A civil servant, Onyinye Uche told NATIONAL ECONOMY that she wishes to invest more of her savings in stocks, but is deterred by the fact that she has not been able to claim any cash from her investments since 2007. “How can I put my money into something I have not been able to get any reward from?” she quipped.
It may be recalled that the House of Representatives Committee on Capital Market last November predicted that unclaimed dividends in the country should be in the region of N200 billion by the end of this year. Chairman of the committee, Babangida Ibrahim, disclosed this at an investigative hearing on “The Need to Investigate the Rising Value of Unclaimed Dividends, Unremitted Witholding Tax on Dividends and their Attendant Effects on Nation’s Economy.” This, as the committee chair noted, was a worrisome development indeed.
The director-general of the SEC, Mr Lamido Yuguda, had expressed dissatisfaction with the process associated with the release of unclaimed dividends to shareholders by capital market registrars and listed companies.
Yuguda said that dividends that had not been claimed over a certain period were being transferred into the trust fund.
According to him, if anyone comes forward at any given time to claim their unclaimed dividend, this fund will be able to repay those dividends without any problems.
Although N180 billion unclaimed dividends is a large amount, Yuguda said that the amount constituted only five per cent of the quantum of dividends declared in the entire capital market.
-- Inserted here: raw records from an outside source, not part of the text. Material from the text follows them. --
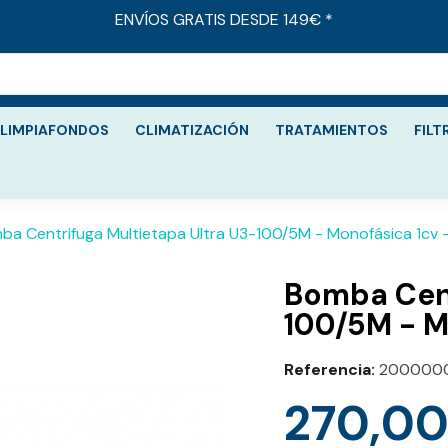
ENVÍOS GRATIS DESDE 149€ *
LIMPIAFONDOS
CLIMATIZACIÓN
TRATAMIENTOS
FILT
ba Centrifuga Multietapa Ultra U3-100/5M - Monofásica 1cv 
Bomba Cent
100/5M - M
Referencia
200000
270,00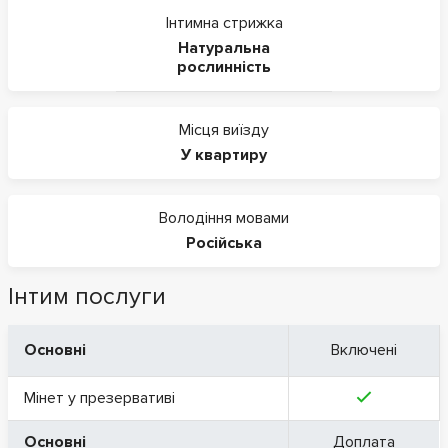
Інтимна стрижка
Натуральна
рослинність
Місця виїзду
У квартиру
Володіння мовами
Російська
Інтим послуги
Основні
Включені
Мінет у презервативі
Основні
Доплата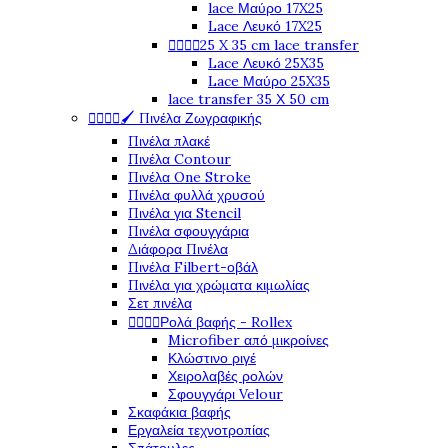
lace Μαύρο 17X25
Lace Λευκό 17X25




25 X 35 cm lace transfer
Lace Λευκό 25X35
Lace Μαύρο 25X35
lace transfer 35 Χ 50 cm




🖌️ Πινέλα Ζωγραφικής
Πινέλα πλακέ
Πινέλα Contour
Πινέλα One Stroke
Πινέλα φυλλά χρυσού
Πινέλα για Stencil
Πινέλα σφουγγάρια
Διάφορα Πινέλα
Πινέλα Filbert-οβάλ
Πινέλα για χρώματα κιμωλίας
Σετ πινέλα




Ρολά βαφής - Rollex
Microfiber από μικροίνες
Κλώστινο ριγέ
Χειρολαβές ρολών
Σφουγγάρι Velour
Σκαφάκια βαφής
Εργαλεία τεχνοτροπίας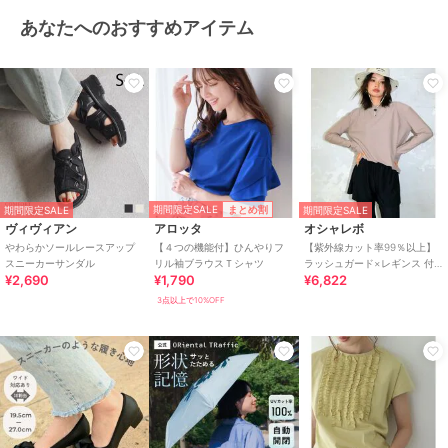
あなたへのおすすめアイテム
期間限定SALE
まとめ割
期間限定SALE
期間限定SALE
ヴィヴィアン
アロッタ
オシャレボ
やわらかソールレースアップ
【４つの機能付】ひんやりフ
【紫外線カット率99％以上】
スニーカーサンダル
リル袖ブラウスＴシャツ
ラッシュガード×レギンス 付
¥2,690
¥1,790
¥6,822
き タンキニ
3点以上で10%OFF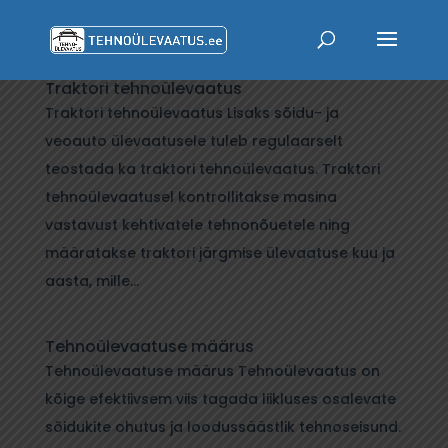
Traktori tehnoülevaatus
Traktori tehnoülevaatus Lisaks sõidu- ja
veoauto ülevaatusele tuleb regulaarselt
teostada ka traktori tehnoülevaatus. Traktori
tehnoülevaatusel kontrollitakse masina
vastavust kehtivatele tehnonõuetele ning
määratakse traktori järgmise ülevaatuse kuu ja
aasta, mille...
Tehnoülevaatuse määrus
Tehnoülevaatuse määrus Tehnoülevaatus on
kõige efektiivsem viis tagada liikluses osalevate
sõidukite ohutus ja loodussäästlik tehnoseisund.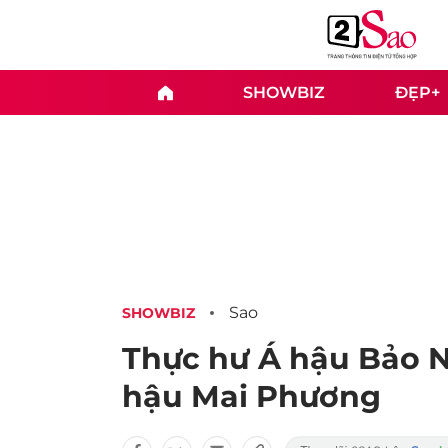
SHOWBIZ
ĐẸP+
Sao
SHOWBIZ
Thực hư Á hậu Bảo N
hậu Mai Phương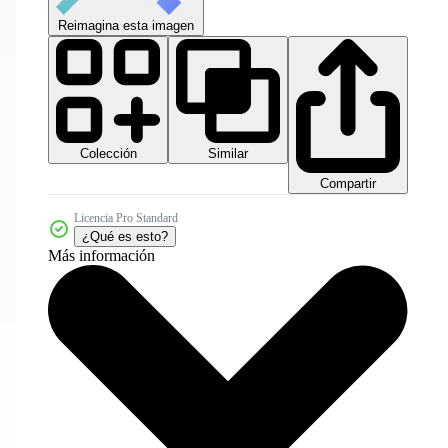
Reimagina esta imagen
Colección
Similar
Compartir
Licencia Pro Standard
¿Qué es esto?
Más información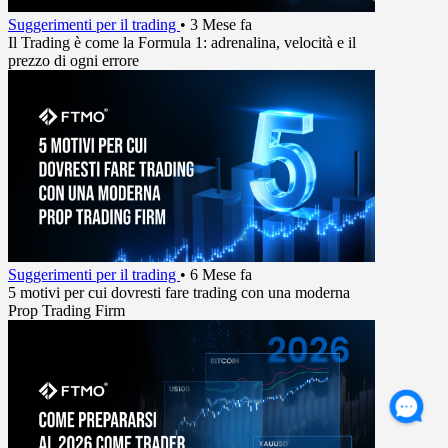
Suggerimenti per il trading
•
3 Mese fa
Il Trading è come la Formula 1: adrenalina, velocità e il
prezzo di ogni errore
Suggerimenti per il trading
•
6 Mese fa
5 motivi per cui dovresti fare trading con una moderna
Prop Trading Firm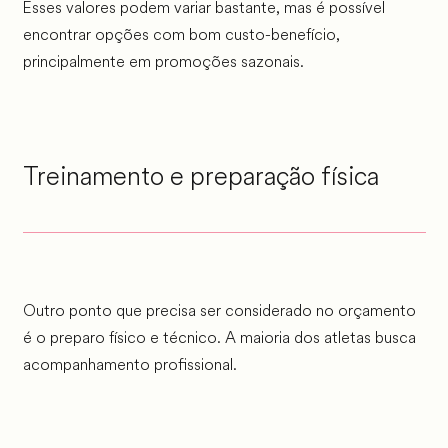
Esses valores podem variar bastante, mas é possível
encontrar opções com bom custo-benefício,
principalmente em promoções sazonais.
Treinamento e preparação física
Outro ponto que precisa ser considerado no orçamento
é o preparo físico e técnico. A maioria dos atletas busca
acompanhamento profissional.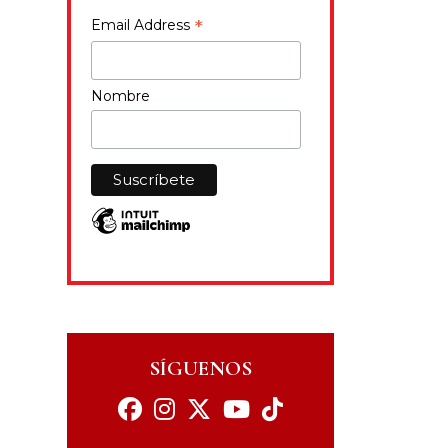
*
Email Address
Nombre
SÍGUENOS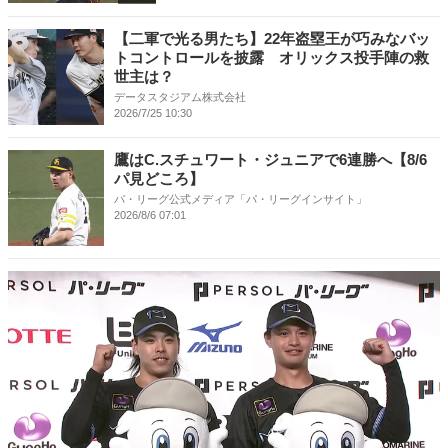
【二軍で光る男たち】22年盗塁王が巧みなバッ
トコントロールを披露 オリックス投手陣の救
世主は？
データスタジアム株式会社
2026/7/25 10:30
鷹はC.スチュワート・ジュニアで6連勝へ【8/6
パ見どころ】
パ・リーグ公式メディア「パ・リーグインサイト」
2026/8/6 07:01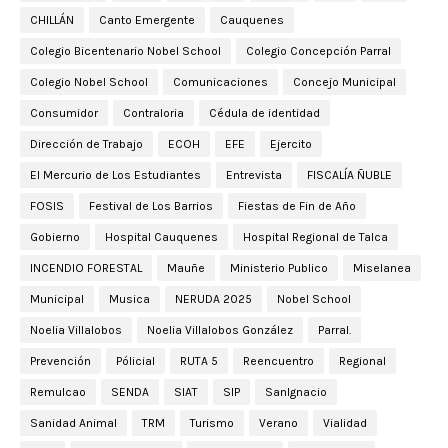
CHILLÁN
Canto Emergente
Cauquenes
Colegio Bicentenario Nobel School
Colegio Concepción Parral
Colegio Nobel School
Comunicaciones
Concejo Municipal
Consumidor
Contraloria
Cédula de identidad
Dirección de Trabajo
ECOH
EFE
Ejercito
El Mercurio de Los Estudiantes
Entrevista
FISCALÍA ÑUBLE
FOSIS
Festival de Los Barrios
Fiestas de Fin de Año
Gobierno
Hospital Cauquenes
Hospital Regional de Talca
INCENDIO FORESTAL
Mauñe
Ministerio Publico
Miselanea
Municipal
Musica
NERUDA 2025
Nobel School
Noelia Villalobos
Noelia Villalobos González
Parral.
Prevención
Pólicial
RUTA 5
Reencuentro
Regional
Remulcao
SENDA
SIAT
SIP
SanIgnacio
Sanidad Animal
TRM
Turismo
Verano
Vialidad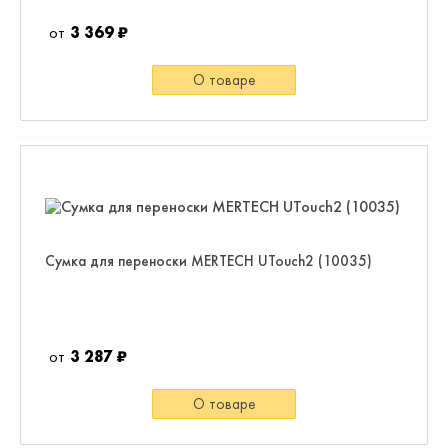
3 369 ₽
О товаре
Сумка для переноски MERTECH UTouch2 (10035)
3 287 ₽
О товаре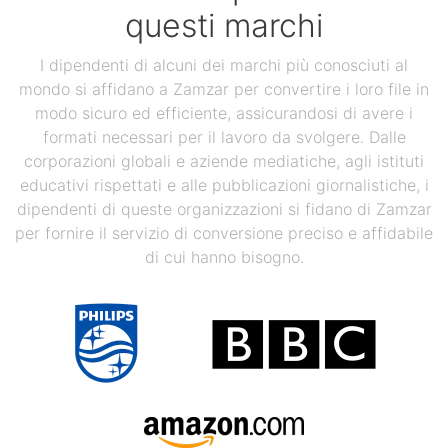
questi marchi
I dipendenti di alcuni dei marchi più conosciuti al
mondo si affidano a Zamzar per convertire i loro file in
modo sicuro ed efficiente, assicurandosi di avere i
formati necessari per il lavoro da svolgere. Dalle
corporazioni globali e aziende mediatiche, agli istituti
educativi rispettati e alle pubblicazioni giornalistiche, i
dipendenti di queste organizzazioni si fidano di Zamzar
per fornire il servizio di conversione preciso e affidabile
di cui hanno bisogno.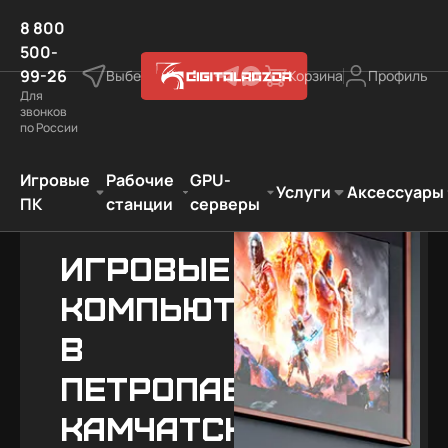
8 800
500-
99-26
Выберите город
Корзина
Профиль
Для
звонков
по России
Игровые компьютеры в Петропавловске-Камчатском
Игровые
Рабочие
GPU-
Услуги
Аксессуары
ПК
станции
серверы
Игровые
компьютеры
в
Петропавловске-
Камчатском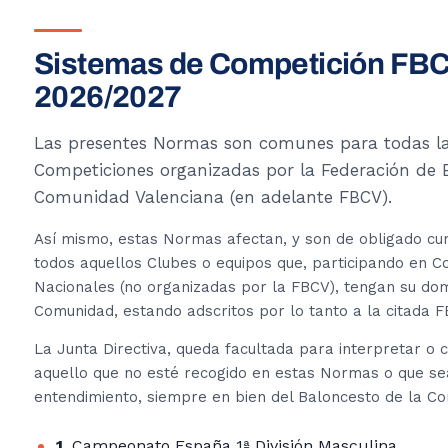
Sistemas de Competición FB
2026/2027
Las presentes Normas son comunes para todas l
Competiciones organizadas por la Federación de 
Comunidad Valenciana (en adelante FBCV).
Así mismo, estas Normas afectan, y son de obligado cu
todos aquellos Clubes o equipos que, participando en C
Nacionales (no organizadas por la FBCV), tengan su domi
Comunidad, estando adscritos por lo tanto a la citada F
La Junta Directiva, queda facultada para interpretar o 
aquello que no esté recogido en estas Normas o que s
entendimiento, siempre en bien del Baloncesto de la C
1.
Campeonato España 1ª División Masculina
“That is a large amount, but when you compare that with the total amount of dividends declared in the Nigerian capital market, these unclaimed dividends amount to about five per cent of the total amount of dividends declared.
“Every person, who has come to the capital market and invested money, should be able to get his dividends as and when due,’’ Yuguda said
He also said the SEC is working with the Central Securities Clearing System (CSCS) and other stakeholders in the industry to address the issue of unclaimed dividends.
“The SEC has been working with CSCS, registrars and the stockbrokers to make sure that every market appraisal makes it easy for the clients to fill their mandate form. We are also making sure that investors continue to get their dividends,” he stated.
He also said the federal government intervened last year by enacting a Finance Act on Unclaimed Dividends Fund.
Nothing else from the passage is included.